Sometimes my internal (not written down) to-do list becomes dominated by little stuff, relatively small tasks I’ve deferred in favor of tackling bigger jobs. I noticed that this morning as I considered what needed doing today, both on and off The Mountain.
First things first — securing insurance policies here in Arkansas last week meant that the old policies had to be canceled. That involved two carriers, one of which I handled with an e-mail to our agent and one I had to call directly. All went smoothly. We’ll get refunds of unused premiums, which we’ll apply to the new policies.
Deb wanted to drive Mercy over to The Mountain today, and she reminded me that I was tardy re-connecting the Jeep’s auxiliary seat heaters. I took care of that before we left, even though the weather was pleasant enough that we wouldn’t need them.
This was the first temperate day we’ve had in over a week, with clear skies and temps threatening 60°F. I enjoyed riding shotgun for a change, discovering things I don’t see while driving.

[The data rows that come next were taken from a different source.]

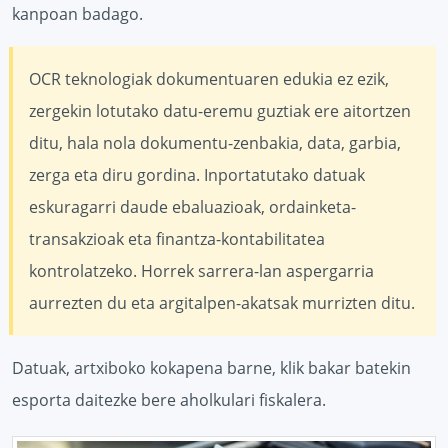
kanpoan badago.
OCR teknologiak dokumentuaren edukia ez ezik,
zergekin lotutako datu-eremu guztiak ere aitortzen
ditu, hala nola dokumentu-zenbakia, data, garbia,
zerga eta diru gordina. Inportatutako datuak
eskuragarri daude ebaluazioak, ordainketa-
transakzioak eta finantza-kontabilitatea
kontrolatzeko. Horrek sarrera-lan aspergarria
aurrezten du eta argitalpen-akatsak murrizten ditu.
Datuak, artxiboko kokapena barne, klik bakar batekin
esporta daitezke bere aholkulari fiskalera.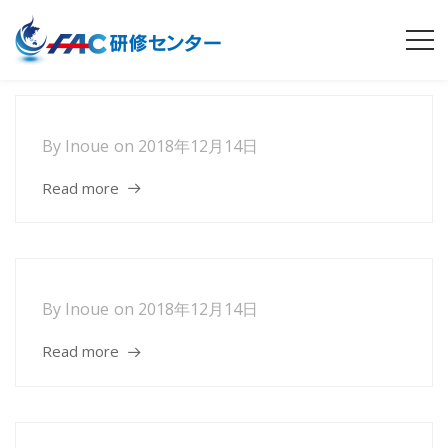
By
Inoue
on
2018年12月14日
Read more
By
Inoue
on
2018年12月14日
Read more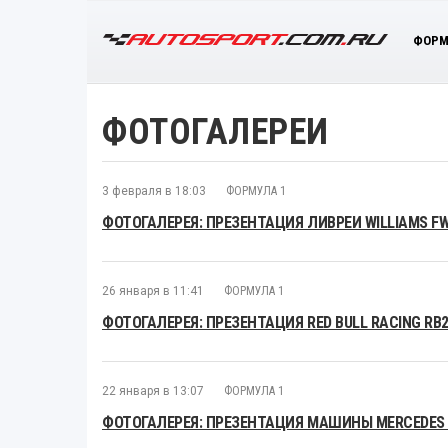
ФОРМ
ФОТОГАЛЕРЕИ
3 февраля в 18:03
ФОРМУЛА 1
ФОТОГАЛЕРЕЯ: ПРЕЗЕНТАЦИЯ ЛИВРЕИ WILLIAMS F
26 января в 11:41
ФОРМУЛА 1
ФОТОГАЛЕРЕЯ: ПРЕЗЕНТАЦИЯ RED BULL RACING RB
22 января в 13:07
ФОРМУЛА 1
ФОТОГАЛЕРЕЯ: ПРЕЗЕНТАЦИЯ МАШИНЫ MERCEDES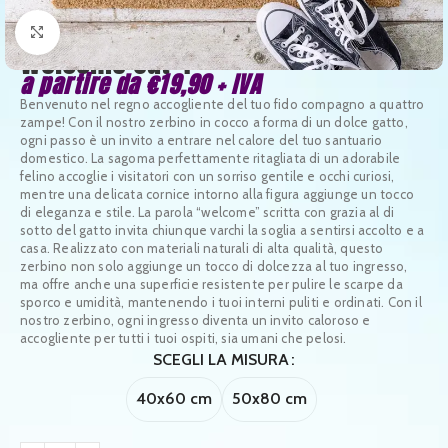
Clicca per ingrandire
Welcome Cat 4
a partire da
€
19,90
+ IVA
Benvenuto nel regno accogliente del tuo fido compagno a quattro
zampe! Con il nostro zerbino in cocco a forma di un dolce gatto,
ogni passo è un invito a entrare nel calore del tuo santuario
domestico. La sagoma perfettamente ritagliata di un adorabile
felino accoglie i visitatori con un sorriso gentile e occhi curiosi,
mentre una delicata cornice intorno alla figura aggiunge un tocco
di eleganza e stile. La parola “welcome” scritta con grazia al di
sotto del gatto invita chiunque varchi la soglia a sentirsi accolto e a
casa. Realizzato con materiali naturali di alta qualità, questo
zerbino non solo aggiunge un tocco di dolcezza al tuo ingresso,
ma offre anche una superficie resistente per pulire le scarpe da
sporco e umidità, mantenendo i tuoi interni puliti e ordinati. Con il
nostro zerbino, ogni ingresso diventa un invito caloroso e
accogliente per tutti i tuoi ospiti, sia umani che pelosi.
SCEGLI LA MISURA
40x60 cm
50x80 cm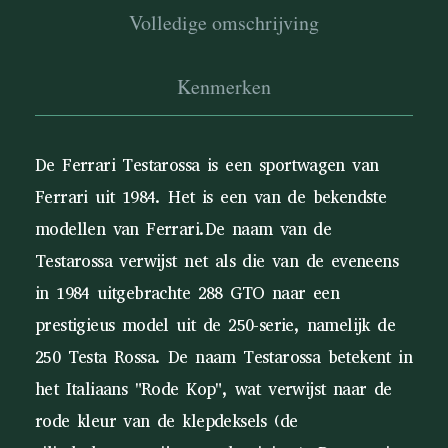
Volledige omschrijving
Kenmerken
De Ferrari Testarossa is een sportwagen van
Ferrari uit 1984. Het is een van de bekendste
modellen van Ferrari.De naam van de
Testarossa verwijst net als die van de eveneens
in 1984 uitgebrachte 288 GTO naar een
prestigieus model uit de 250-serie, namelijk de
250 Testa Rossa. De naam Testarossa betekent in
het Italiaans "Rode Kop", wat verwijst naar de
rode kleur van de klepdeksels (de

Just as we crossed into Marion County, for example, I looked to my left and saw a rocky bluff towering over Crooked Creek two miles to the north. I’d never noticed that before.
On The Mountain we struck a leisurely pace. We spent plenty of time sitting in Deb’s cousin’s driveway, chatting with him and basking in the sun. And we did a few chores.

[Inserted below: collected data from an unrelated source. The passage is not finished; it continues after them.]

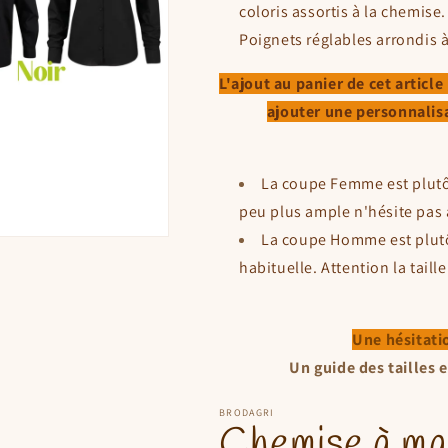
coloris assortis à la chemise
Poignets réglables arrondis 
L'ajout au panier de cet artic
ajouter une personnalisat
La coupe Femme est plutôt
peu plus ample n'hésite pas 
La coupe Homme est plutôt
habituelle. Attention la tai
Une hésitatio
Un guide des tailles 
BRODAGRI
Chemise à ma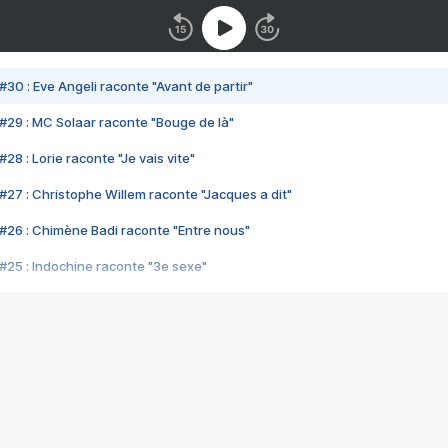
#30 : Eve Angeli raconte "Avant de partir"
#29 : MC Solaar raconte "Bouge de là"
28 : Lorie raconte "Je vais vite"
#27 : Christophe Willem raconte "Jacques a dit"
#26 : Chimène Badi raconte "Entre nous"
#25 : Indochine raconte "3e sexe"
#24 : Zaho raconte "C'est chelou"
#23 : Patrick Bruel raconte "Au café des délices"
#22 : Kyo raconte "Le chemin"
#21 : Nolwenn Leroy raconte "Cassé"
#20 : Patrick Hernandez raconte "Born to be alive"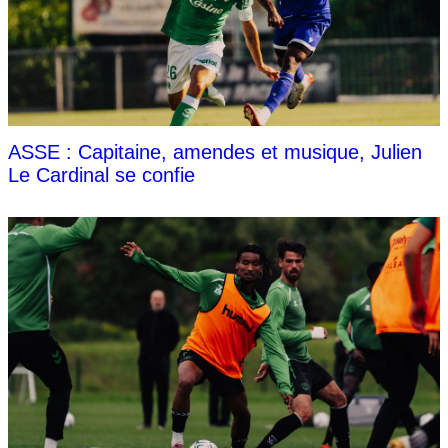
ASSE : Capitaine, amendes et musique, Julien
Le Cardinal se confie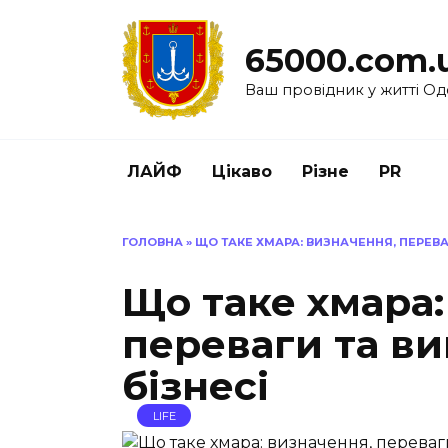
Перейти
до
65000.com.
вмісту
Ваш провідник у житті Од
ЛАЙФ
Цікаво
Різне
PR
ГОЛОВНА
»
ЩО ТАКЕ ХМАРА: ВИЗНАЧЕННЯ, ПЕРЕВА
Що таке хмара:
переваги та в
бізнесі
LIFE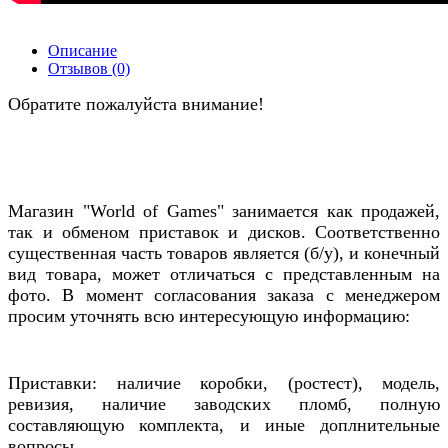
Описание
Отзывов (0)
Обратите пожалуйста внимание!
Магазин "World of Games" занимается как продажей,
так и обменом приставок и дисков. Соответственно
существенная часть товаров является (б/у), и конечный
вид товара, может отличаться с представленным на
фото. В момент согласования заказа с менеджером
просим уточнять всю интересующую информацию:
Приставки: наличие коробки, (ростест), модель,
ревизия, наличие заводских пломб, полную
составляющую комплекта, и иные доплнительные
вопросы.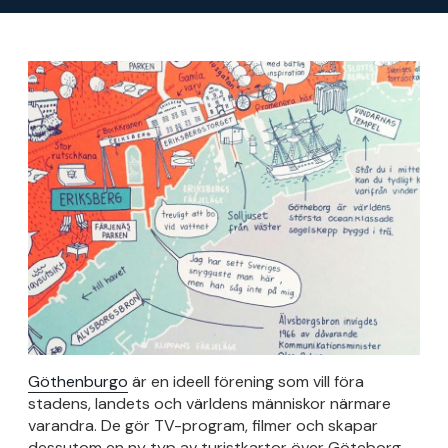
Göthenburgo
är en ideell förening som vill föra
stadens, landets och världens människor närmare
varandra. De gör TV-program, filmer och skapar
dessutom en ny typ av turistkartor över Göteborg.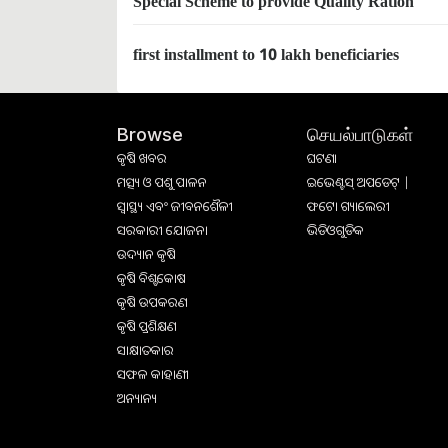
Special Scheme to provide Quality Ration
first installment to 10 lakh beneficiaries
செயல்பாடுகள்
Browse
କୃଷି ଖବର
ଘଟଣା
ମତ୍ସ୍ୟ ଓ ପଶୁ ପାଳନ
ଇଭେଣ୍ଟସ୍ ଅପଡେଟ୍ |
ସ୍ୱାସ୍ଥ୍ୟ ଏବଂ ଜୀବନଶୈଳୀ
ଫଟୋ ଗ୍ୟାଲେରୀ
ସରକାରୀ ଯୋଜନା
ଭିଡିଓଗୁଡିକ
ଉଦ୍ୟାନ କୃଷି
କୃଷି ବିଶ୍ବକୋଷ
କୃଷି ଉପକରଣ
କୃଷି ପ୍ରଶିକ୍ଷଣ
ସାକ୍ଷାତକାର
ସଫଳ କାହାଣୀ
ଅନ୍ୟାନ୍ୟ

I hung the doors back on the Ranger for the first time since July, hitting the hinge pins and latches with white lithium grease. Then, as long as the buggy was parked outside, I attacked the clutter inside the shed — it wasn’t bad, just messy enough to keep me from finding what I was looking for. Now it’s not.
The chipper-shredder we bought secondhand ten days ago sits outside the shed, under a cover the previous owner included in the deal. It begged for TLC it clearly hadn’t seen in a while, so this afternoon I rolled it out into the driveway, removed the airbox cover, added an ounce of Gumout to the fuel tank and shot aerosol cleaner into the carb throat.
It started on the first pull.
What I intended to do was run it out of stale gas, chemically scrubbing the fuel system. But more primitive instincts took over. I had to chip something.
All I could find close by was dry, hard cedar and oak — not generally what I’ll use this for, but I fed it into the chute anyway. The little chipper didn’t handle it very efficiently, which wasn’t really a surprise. There’s a chance that the knives are dull, requiring either sharpening (cheap) or replacement (not cheap). At some point I’ll remove the housing and give the blades and flails a look.
Today’s run confirmed that I’ll definitely want to replace the spark plug and air-filter elements, just because. Both are inexpensive, and fresh is better. And speaking of fresh, I put stabilized gas in the tank and ran the engine a while longer before shutting it down, letting it cool and putting it away.
Never did I imagine that this used chipper-shredder with an unknown history would be a turn-key proposition. I knew work would be involved, cleanup and possibly a repair or two. We’re still glad we brought this one home.
It was a genuine pleasure doing those few chores today. I’m happy that we put Mercy on the road again, too, and I got a kick out of seeing the smile on Deb’s face as she piloted our orange Wrangler to and from The Mountain. Everything came together perfectly, if not necessarily spectacularly, in a great day.
Take care of yourselves, Patriots. Stay calm. Stay sharp. Stay free.